Quarterly Updates Oct – Dec 2016
Frost & Sullivan featured CliniOps in its report
CliniOps featured in Frost & Sullivan’s recent analyst report on ‘Emerging Technologies Energizing the Future of the Pharmaceutical Sector’ in the ‘Cloud Platform Enabling The Digitization Of Clinical Trials’ section, published on
September 28, 2016
Arjun Malhotra Joins CliniOps Board of Advisors
Arjun is a pioneer of the Indian IT industry. He was the Chairman of Headstrong, before its acquisition by Genpact. He started his illustrious career as a co-founder of the HCL group in 1975, taking it from a six-person “garage operation” to a multi-billion global organization.
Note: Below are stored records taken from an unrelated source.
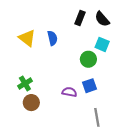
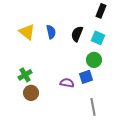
black rectangle: (80, 18) -> (101, 11), moved
black semicircle: (102, 19) -> (77, 34), moved, turned 63
green circle: (88, 59) -> (94, 60), moved

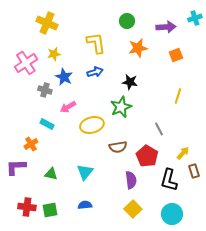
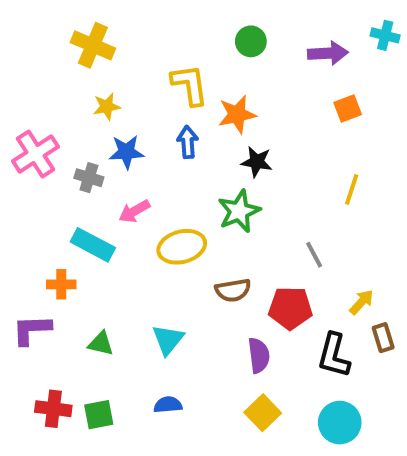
cyan cross: (195, 18) -> (385, 35), turned 32
orange star: (138, 48) -> (237, 114), moved
pink cross: (26, 63) -> (36, 154), moved
blue arrow: (95, 72) -> (188, 142), turned -77
blue star: (64, 77) -> (126, 152), turned -30
cyan rectangle: (47, 124) -> (93, 245), size x1.5
orange cross: (31, 144) -> (61, 284), turned 32
red pentagon: (147, 156) -> (290, 308), turned -30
He is presently an Advisor in a number of start-ups in Education and healthcare space.
CliniOps eSource solution in COR-NTD Conference 2016
Joshua Bogus, Project Manager for the DOLF (Death to Onchocerciasis and Lymphatic Filariasis) project, supported by the Bill and Melinda Gates Foundation, presented the CliniOps eSource solution, at the COR-NTD (Coalition for Operational Research on Neglected Tropical Disease) Conference, Atlanta, Nov 2016.
Stanford Invited CliniOps Team
CliniOps team was invited to present their work to a group of physicians, faculty members, researchers and students as part of the Stanford NeoDesign Speaker Series, Department of Pediatrics.
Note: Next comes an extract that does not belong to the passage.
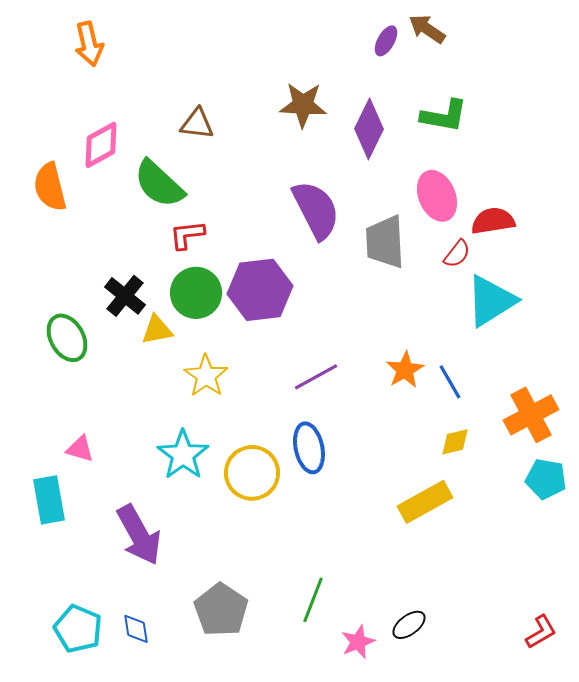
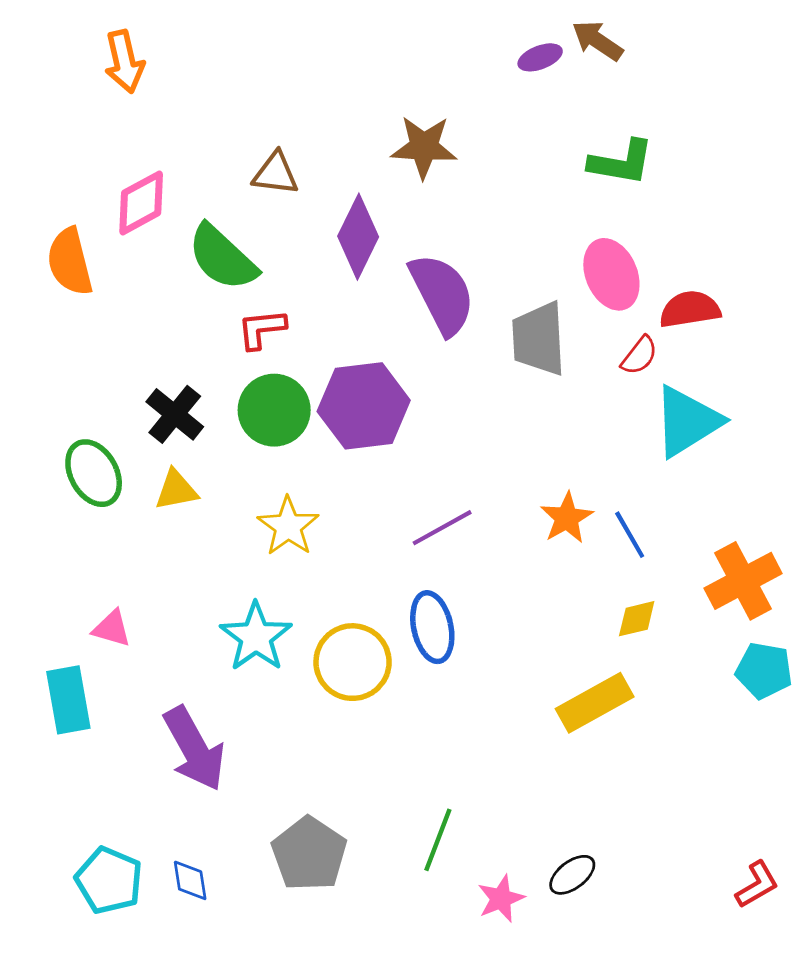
purple ellipse: (386, 41) -> (540, 57), turned 40
purple diamond: (369, 129) -> (358, 237), moved
yellow triangle: (157, 330) -> (176, 490), moved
CliniOps Established A New Partnership
CliniOps entered into a new partnership agreement with a $16 Billion Global services firm with a significant Life Sciences focus, servicing 7 of the top 10 Pharma companies.
Innovation That Matters
eConsent Revolutionizing The Registration Process
The current process of documenting consent on paper meant that it took a lot of time to register the patients and resulted in a cumbersome paperwork reducing the efficiency. CliniOps introduced the FDA compliant eConsent procedure which helped our clients register the required patients in record time, while making it really easy to manage and archive Informed Consent documents.
Clients Addressing The Adverse Events in Real Time
Adverse Events and Serious Adverse Events (AE/SAE) are critical for clinical trials and they can potentially shut down the trials if not handled properly. Many sites, especially in resource-poor settings, find it extremely difficult to adhere to the strict AE/SAE protocol requirements.
CliniOps provides trial administrators an ability to receive notification of an AE/SAE event in real-time from any of the trial sites across the world. One of our clients was exhilarated to see this innovation in action, which helped them respond to the situation in a timely manner with real-time access to AE/SAE reporting across all their sites’.
Awards & Recognition 2016
CliniOps Received 2016 Best of Fremont Award
CliniOps has been selected for the 2016 Best of Fremont Award in the Software Company category by the Fremont Award Program.
Scope Summit 2016
CliniOps CEO hosted an interactive Breakout discussion on ‘Leverage eSource and Mobile technology innovations, to conduct global clinical trials!!’ at the annual Scope Summit, Miami, FL, February 23, 2016.